Manage sequence rules via the API

Enable sequence rules

  1. Create an API token if you do not already have one. The API token must include the Zone > Fraud Detection > Edit permission.
  2. Get the zone ID for the zone(s) where you want to enable sequence rules.
  3. Add the endpoints that you want to track in your sequence rules using API Shield's Endpoint Management and make note of the short ID.
  4. Enable the sequence cookie by adding your API token and zone ID to the following API call.
API call
curl --request PUT \
https://api.cloudflare.com/client/v4/zones/{zone_id}/fraud_detection/sequence_cookies \
--header "Authorization: Bearer <API_TOKEN>" \
--header "Content-Type: application/json" \
--data '{"enabled": true}'
  1. Use the expression editor to write sequence or timing based rules via custom rules, rate limiting rules, or transform rules. You can put these rules in log only mode to monitor.

Once you have enabled sequence rules, the rules fields will be populated and you can now use the new fields in your rules.

Disable sequence rules

Disabling sequence rules will stop the rules fields from being populated. If you still have rules deployed which depend on these fields, those rules may not behave as intended. Remove or disable any rules that rely on sequence fields before disabling sequence rules.

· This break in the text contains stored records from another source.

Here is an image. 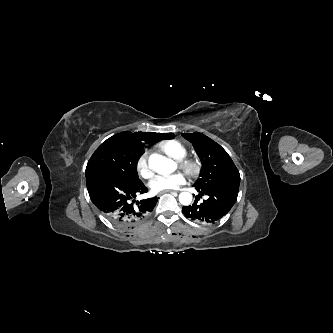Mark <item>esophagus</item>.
I'll return each mask as SVG.
<instances>
[{"label":"esophagus","mask_w":333,"mask_h":333,"mask_svg":"<svg viewBox=\"0 0 333 333\" xmlns=\"http://www.w3.org/2000/svg\"><path fill=\"white\" fill-rule=\"evenodd\" d=\"M166 192H172V190H167V191L161 192L160 194H163V193H166Z\"/></svg>","instance_id":"34e87169"}]
</instances>
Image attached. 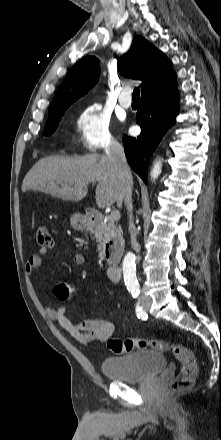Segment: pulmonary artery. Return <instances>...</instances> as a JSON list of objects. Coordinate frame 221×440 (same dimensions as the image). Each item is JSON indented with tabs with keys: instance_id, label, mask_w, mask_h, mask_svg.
Masks as SVG:
<instances>
[{
	"instance_id": "1",
	"label": "pulmonary artery",
	"mask_w": 221,
	"mask_h": 440,
	"mask_svg": "<svg viewBox=\"0 0 221 440\" xmlns=\"http://www.w3.org/2000/svg\"><path fill=\"white\" fill-rule=\"evenodd\" d=\"M119 103L124 108H129L132 104L131 89L128 87L123 88L119 96Z\"/></svg>"
}]
</instances>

To disable sequence rules:

  1. Create an API token if you do not already have one. The API token must include the Zone > Fraud Detection > Edit permission.
  2. Get the zone ID for the zone(s) where you want to enable sequence rules.
  3. Add the endpoints that you want to track in your sequence rules using API Shield's Endpoint Management and make note of the short ID.
  4. Disable the sequence cookie using your API token, zone ID, and by setting enabled to false on the following API call.
API call
curl --request PUT https://api.cloudflare.com/client/v4/zones/{zone_id}/fraud_detection/sequence_cookies \
--header "Authorization: Bearer <API_TOKEN>" \
--data '{"enabled": false}'

Rules fields

Sequence rules introduces three new fields to Cloudflare Rules. All of these fields reference operations by their short ID. Accounts that have the Fraud Detection subscription can refer to the short ID by viewing the endpoint details via API Shield > Endpoint Management in the Cloudflare dashboard. Accounts without Fraud Detection do not have access to this field.

Cloudflare only stores up to the 10 most recent operations in a sequence for up to one hour. If there are more than 10 operations in the sequence, older operations will be dropped and will not be included in the following fields. Similarly, if an operation happened more than one hour ago, it will also not be included in the following fields.

Example rules

The customer must request endpoint A before endpoint B.

Valid sequence
cf.sequence.current_op eq "bbbbbbbb" and
any(cf.sequence.previous_ops[*] == "aaaaaaaa")
Invalid sequence
cf.sequence.current_op eq "bbbbbbbb" and
not any(cf.sequence.previous_ops[*] == "aaaaaaaa")

Customer must request endpoint A at least one second before endpoint B.

Valid sequence
cf.sequence.current_op eq "bbbbbbbb" and
cf.sequence.msec_since_op["aaaaaaaa"] ge 1000
Invalid sequence
cf.sequence.current_op eq "bbbbbbbb" and
not cf.sequence.msec_since_op["aaaaaaaa"] ge 1000

Limitations

Cloudflare only supports HTTPS requests since our cookies set the Secure attribute.